2.抒*彩濃烈的自敘傳
五四時期另一大小說體式是由創造社成員創作的“自敘傳”小說,鬱達夫的《沉淪》是其代表作品,而他的《蔦蘿行》在自敘傳外還兼有書信體小說的特點。雖然文本沒有一般書信開頭的稱呼和結尾的署名,但以我們關於書信體小說的定義去衡量,有敘事主體“我”,有告白對象“你”,同時具有傾訴性特征,所以它是一部省略了書信表麵格式的書信體小說。這從《蔦蘿行》所收入的《蔦蘿集》前著者的“獻納之辭”中也可看出來:
風雨晦明之際,
作我的同伴,作我的犧牲,
安慰我,仕奉我的
你這可憐的自由奴隸喲!
請你受了我這卑微的獻納罷!
在這幾張紙上流動著的,
不知是你的眼淚呢?還是我的血?
總之我們是沉淪在
悲苦的地獄之中的受難者,
我們不得不拖了十字架,
在共同的運命底下,
向永遠的滅亡前進!
這幾張書就算了你我在途中,
為減輕苦悶的原因,
偶爾發的一聲歎息罷!
奉獻與
我的女人
著者
一九二三,七月二十八日
小說是用丈夫給“我的女人,我的不能愛而又不得不愛的女人”的長信形式寫成,基本上以作者自己的婚姻經曆為藍本,人物也是一以貫之的零餘者形象,“一個生則於世無補,死亦於人無損的零餘者”是小說中主人公在審視自己生計無著落,婚姻不美滿之後對自身的評價。書信體的敘事將“我”對於同病相憐的妻子的感情,毫無保留地流淌於筆端,這不是那種令人激情蕩漾的如火愛情,而是貧賤夫妻間的人性真情。發自肺腑的訴說使閱讀者幾欲落淚,每讀這部作品,總是聯想起朱自清的散文《給亡婦》,它們都是用“至情”寫就的“至文”,而之所以能夠引起這種聯想,除了情感的相似,相同的書信文體應該也是原因之一。

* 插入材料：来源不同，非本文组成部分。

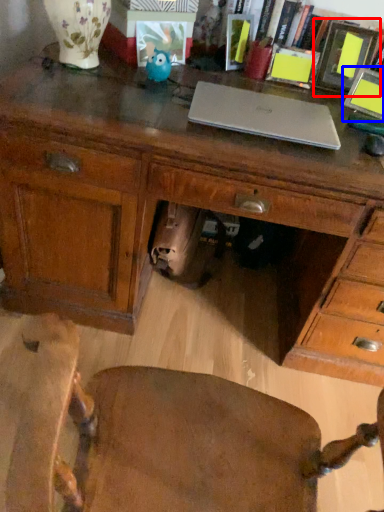 Question: Among these objects, which one is nearest to the camera, picture frame (highlighted by a red box) or picture frame (highlighted by a blue box)?

Choices:
 (A) picture frame
 (B) picture frame

Answer: (B) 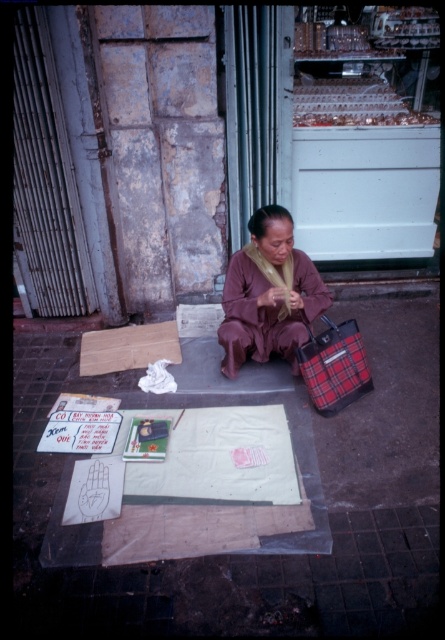 You are a pedestrian walking towards the smooth concrete surface at center and the brown matte robe at center. Which object will you encounter first?

The smooth concrete surface at center is closer to the viewer than the brown matte robe at center, so you will encounter the smooth concrete surface at center first.

What is the location of the point with coordinates (x=261, y=556) in the image?

The point with coordinates (x=261, y=556) is located on the smooth concrete surface at center.

You are a delivery person who needs to place a small package between the smooth concrete surface at center and the brown matte robe at center. Can you fit it there?

The smooth concrete surface at center and the brown matte robe at center are 27.05 inches apart from each other, so yes, the small package can fit between them since the space is sufficient. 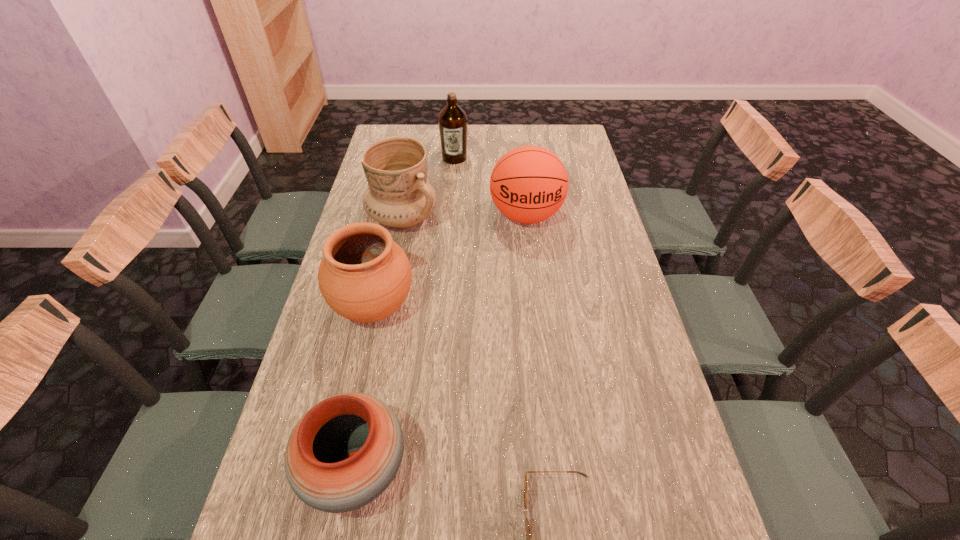 Where is `the farthest object`? the farthest object is located at coordinates (452, 121).

The width and height of the screenshot is (960, 540). I want to click on the farthest pottery, so [399, 196].

At what (x,y) coordinates should I click in order to perform the action: click on basketball. Please return your answer as a coordinate pair (x, y). Looking at the image, I should click on (529, 184).

Where is `the third nearest object`? The image size is (960, 540). the third nearest object is located at coordinates click(364, 276).

Locate an element on the screen. Image resolution: width=960 pixels, height=540 pixels. the shortest pottery is located at coordinates (344, 452).

This screenshot has width=960, height=540. I want to click on the nearest pottery, so click(344, 452).

At what (x,y) coordinates should I click in order to perform the action: click on vacant space located 0.100m on the label of the farthest object. Please return your answer as a coordinate pair (x, y). Looking at the image, I should click on (453, 180).

Locate an element on the screen. vacant space located 0.230m on the back of the farthest pottery is located at coordinates (414, 164).

Locate an element on the screen. The image size is (960, 540). vacant area situated 0.330m on the side with logo of the basketball is located at coordinates (538, 319).

The image size is (960, 540). I want to click on free space located 0.060m on the front of the second nearest pottery, so (x=362, y=362). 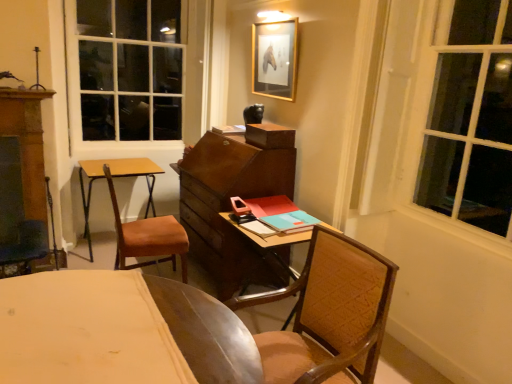 Question: Is brown leather chair at left, positioned as the 2th chair in front-to-back order, bigger or smaller than brown woven chair at center, which appears as the first chair when viewed from the front?

Choices:
 (A) big
 (B) small

Answer: (B)

Question: From their relative heights in the image, would you say brown leather chair at left, the 1th chair from the left, is taller or shorter than brown woven chair at center, which appears as the 2th chair when viewed from the back?

Choices:
 (A) short
 (B) tall

Answer: (B)

Question: Considering the real-world distances, which object is closest to the gold-framed picture at upper center?

Choices:
 (A) brown wooden dresser at left
 (B) wooden desk at center
 (C) brown leather chair at left, positioned as the 2th chair in front-to-back order
 (D) brown woven chair at center, marked as the second chair in a left-to-right arrangement
 (E) wooden round table at left

Answer: (B)

Question: Which object is positioned closest to the brown woven chair at center, which appears as the first chair when viewed from the front?

Choices:
 (A) gold-framed picture at upper center
 (B) brown wooden dresser at left
 (C) wooden round table at left
 (D) brown leather chair at left, positioned as the 2th chair in front-to-back order
 (E) wooden desk at center

Answer: (E) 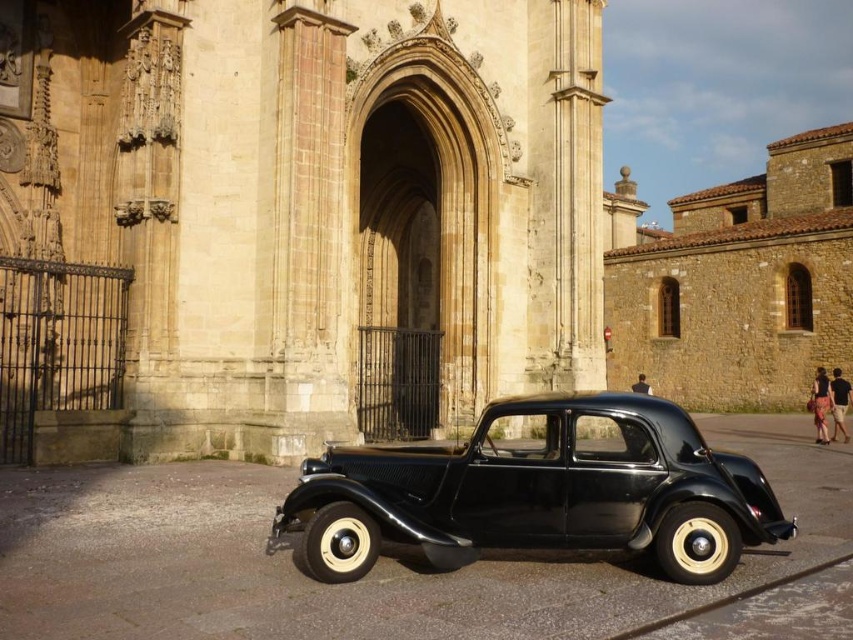 You are standing in front of the beige stone church at center and the shiny black car at center. Which object is positioned higher in the image?

The beige stone church at center is positioned higher than the shiny black car at center in the image.

You are a photographer standing in front of the shiny black car at center and the brown stone church at right. You want to take a photo that includes both the car and the church in the background. Which object should be closer to the camera to ensure the church is visible in the background?

The shiny black car at center is in front of the brown stone church at right, so to have the church in the background, the car should be closer to the camera while the church remains further back. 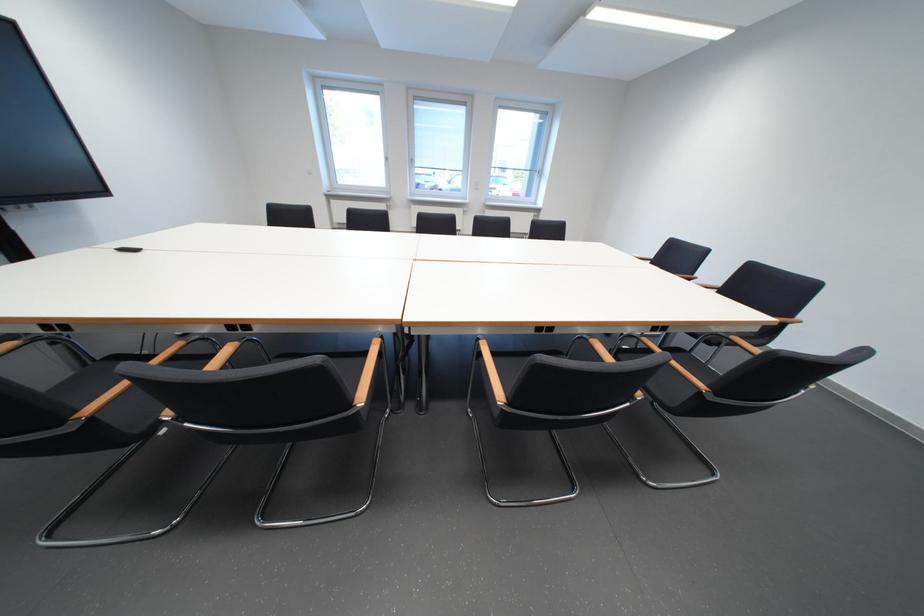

除上述幾部作品外,許地山《無法投遞之郵件》(1923年)是由幾封書信組成的超短篇小說集,最早發表在《小說月報上》,如作者在“弁言”中的說明,它們都是因為各種原因而投遞不到,但隻要作者的情意表示出來了,也算它遞到了。這倒也符合文學接受理論,作者隻負責寫作品,接受是讀者的事,與作者已經沒有關係。其文本內容偏重於反映愛情生活和心理,知識分子亦哀亦怨、*自嘲的情緒氛圍濃厚,多是生活中的一兩個鏡頭或有意義的細節以及作者的一些思想片段,六七百字的篇幅其實很難構建一篇情節完整的小說,這也從一個側麵反映了剛進入文壇的小說特別是書信體小說的稚嫩。另外有章衣萍的《情書一束》中的《鬆蘿山下》,寫校園中女學生的同性戀傾向,《阿蓮》描述下層貧苦女性的生活和情感,它們同時抨擊了封建禮教的虛偽及其對正常人性的壓抑。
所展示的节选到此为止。